Our Pallasboy vessel acted as a starting point for all these different interactions, events and ideas; most of them unanticipated, unplanned and ultimately uncontrollable. The children from the open day for example, drew pictures which might have begun with seeing and touching the vessel but took them wherever their imagination allowed. Everyone interacted in different ways, bringing their own perspectives and experiences, and I think taking away different thoughts and reflections on what they had seen, touched or heard. So ‘starting point’ doesn’t seem the right word to describe how all these people, ideas and things (the vessel and many other…things) have been involved in this interplay. I’m rather drawn to the description of these manifold relationships as a ‘meshwork’. This expression comes from the philosopher Henri Lefebvre (1991), and (very generally speaking) reflects the concept that humans and the material world aren’t bounded or separate, but ‘flow into each other’, hence “…meaning and symbolism are not merely attributed or imposed on objects and the material world, but rather these emerge through assemblages or meshworks of people and things.” (Chadwick, 2016: 3).

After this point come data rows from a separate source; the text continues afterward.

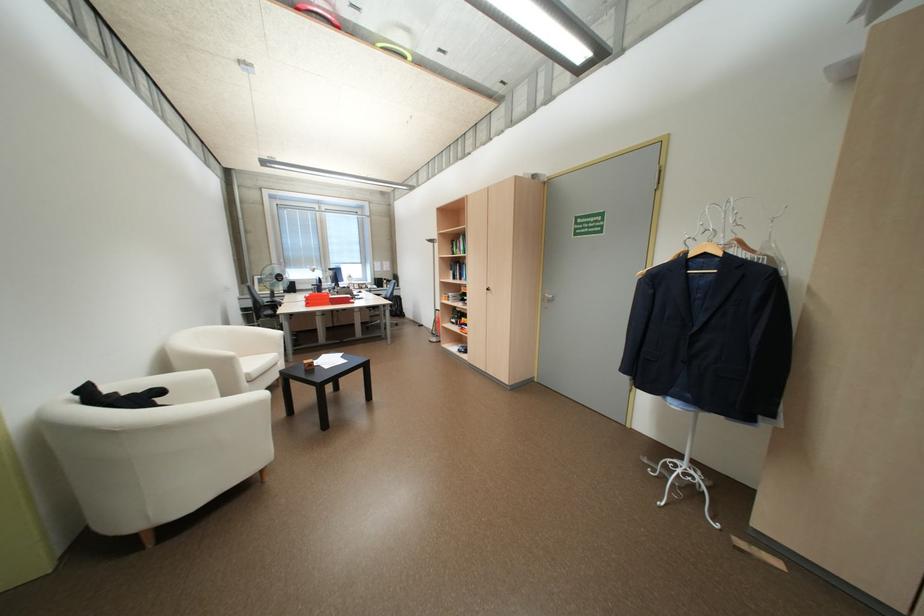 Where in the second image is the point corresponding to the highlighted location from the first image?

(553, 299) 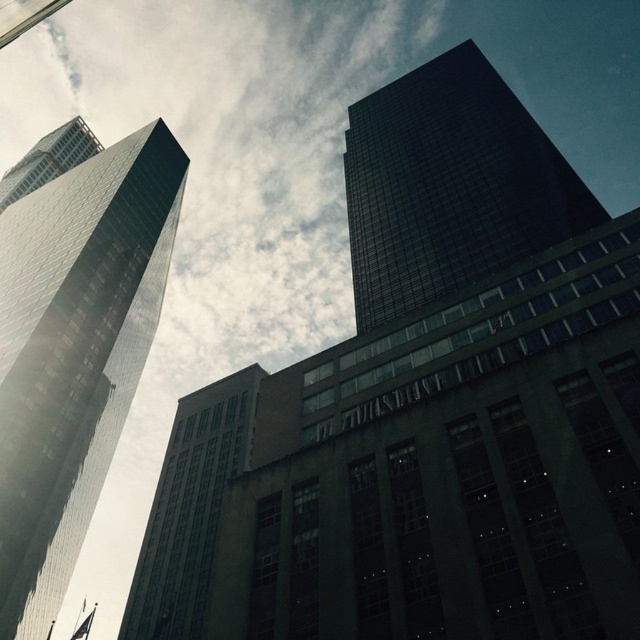 Is point (61, 301) behind point (49, 166)?

No, it is not.

Between reflective glass skyscraper at left and glassy reflective skyscraper at upper left, which one is positioned higher?

Positioned higher is glassy reflective skyscraper at upper left.

This screenshot has height=640, width=640. What are the coordinates of `reflective glass skyscraper at left` in the screenshot? It's located at (74, 353).

What do you see at coordinates (449, 186) in the screenshot?
I see `dark glass skyscraper at upper right` at bounding box center [449, 186].

Describe the element at coordinates (449, 186) in the screenshot. I see `dark glass skyscraper at upper right` at that location.

At what (x,y) coordinates should I click in order to perform the action: click on dark glass skyscraper at upper right. Please return your answer as a coordinate pair (x, y). The width and height of the screenshot is (640, 640). Looking at the image, I should click on (449, 186).

From the picture: Which of these two, reflective glass skyscraper at left or dark glass skyscraper at upper right, stands taller?

reflective glass skyscraper at left

Can you confirm if reflective glass skyscraper at left is smaller than dark glass skyscraper at upper right?

No.

Between point (124, 214) and point (477, 248), which one is positioned behind?

Point (124, 214)

The width and height of the screenshot is (640, 640). I want to click on reflective glass skyscraper at left, so click(x=74, y=353). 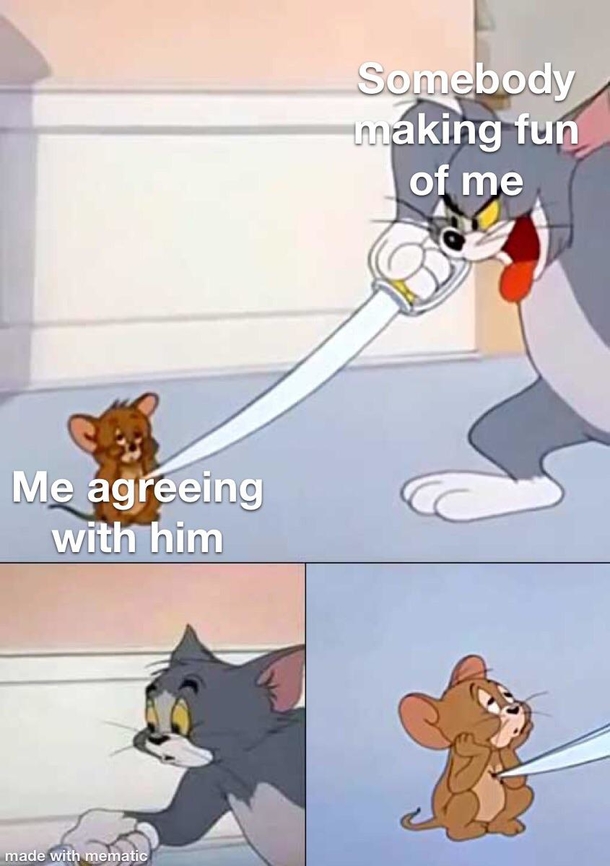 Where is `mouse`? mouse is located at coordinates (481, 782), (119, 440). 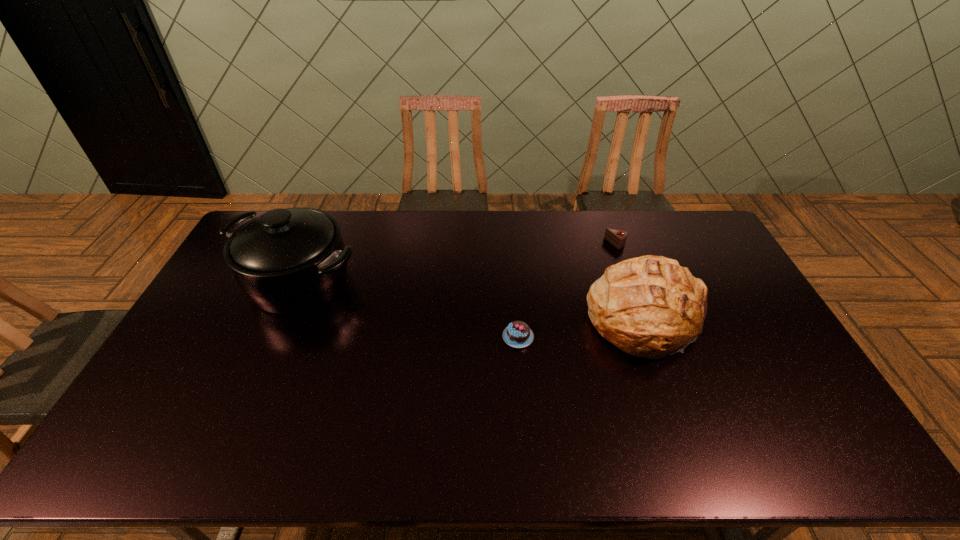 Locate which object ranks third in proximity to the bread. Please provide its 2D coordinates. Your answer should be formatted as a tuple, i.e. [(x, y)], where the tuple contains the x and y coordinates of a point satisfying the conditions above.

[(287, 261)]

The image size is (960, 540). What are the coordinates of `vacant space that satisfies the following two spatial constraints: 1. on the front side of the right chocolate cake; 2. on the right side of the bread` in the screenshot? It's located at (643, 319). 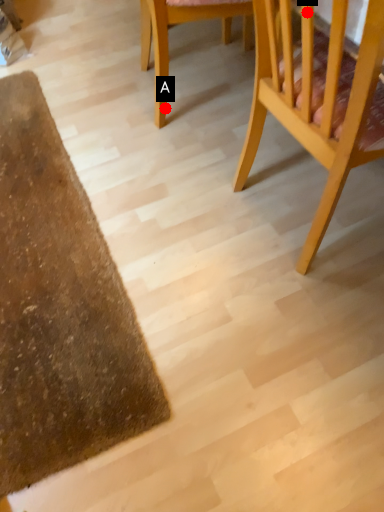 Question: Two points are circled on the image, labeled by A and B beside each circle. Which point is farther to the camera?

Choices:
 (A) A is further
 (B) B is further

Answer: (A) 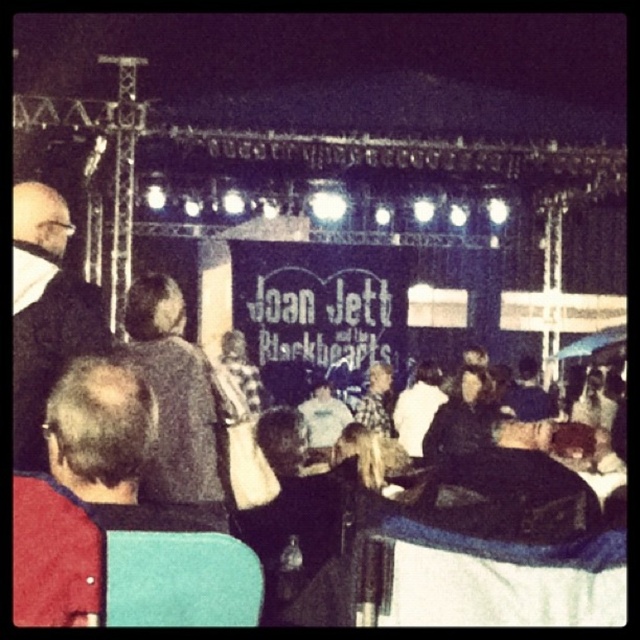 Does point (198, 477) lie behind point (461, 416)?

No, (198, 477) is in front of (461, 416).

Which is behind, point (125, 326) or point (464, 451)?

The point (464, 451) is behind.

Is point (221, 477) positioned behind point (480, 420)?

No, it is in front of (480, 420).

Identify the location of dark gray sweater at center. The height and width of the screenshot is (640, 640). (176, 397).

Is black matte jacket at center bigger than checkered fabric shirt at center?

Correct, black matte jacket at center is larger in size than checkered fabric shirt at center.

Between point (456, 403) and point (388, 369), which one is positioned in front?

Point (456, 403) is in front.

Find the location of a particular element. black matte jacket at center is located at coordinates (461, 417).

Does dark gray sweater at center have a lesser width compared to smooth gray shirt at center?

No, dark gray sweater at center is not thinner than smooth gray shirt at center.

Does point (196, 438) come in front of point (332, 397)?

Yes, it is in front of point (332, 397).

The width and height of the screenshot is (640, 640). I want to click on dark gray sweater at center, so click(176, 397).

You are a GUI agent. You are given a task and a screenshot of the screen. Output one action in this format:
    pyautogui.click(x=<x>, y=<y>)
    Task: Click on the dark gray sweater at center
    The width and height of the screenshot is (640, 640).
    Given the screenshot: What is the action you would take?
    pyautogui.click(x=176, y=397)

My involvement with the project and observation of other people’s interactions with the vessel, has given me an appreciation of how things are always much more than the totality of their physical presence. It’s made me think differently about Pallasboy (the artefact); to ask the question ‘what was this object for?’ may be to reflect on practical function (a boat, a cooking pot, a cradle…?) but also requires us to consider the entanglement of materials, people and thoughts that gave the vessel meaning and purpose during the Iron Age.

Chadwick, A. 2016. ‘The stubborn light of things’. Landscape, Relational Agency and Linear Earthworks in Later Prehistory. European Journal of Archaeology. http://dx.doi.org/10.1080/14619571.2015.1102006

Lefebvre, H. 1991. The Production of Space. Oxford, Blackwell.